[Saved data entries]
=== Begin Enclosure ===
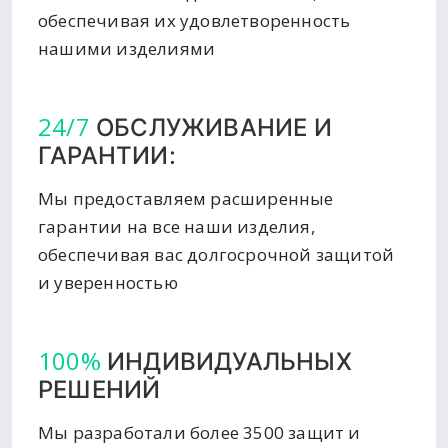
обеспечивая их удовлетворенность
нашими изделиями
24/7
ОБСЛУЖИВАНИЕ И
ГАРАНТИИ:
Мы предоставляем расширенные
гарантии на все наши изделия,
обеспечивая вас долгосрочной защитой
и уверенностью
100%
ИНДИВИДУАЛЬНЫХ
РЕШЕНИЙ
Мы разработали более 3500 защит и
=== End Enclosure ===
- EXERCISE GOAL -
Would you filter the records and copy out each line containing "обеспечивая"?

- TASK SOLUTION -
обеспечивая их удовлетворенность
обеспечивая вас долгосрочной защитой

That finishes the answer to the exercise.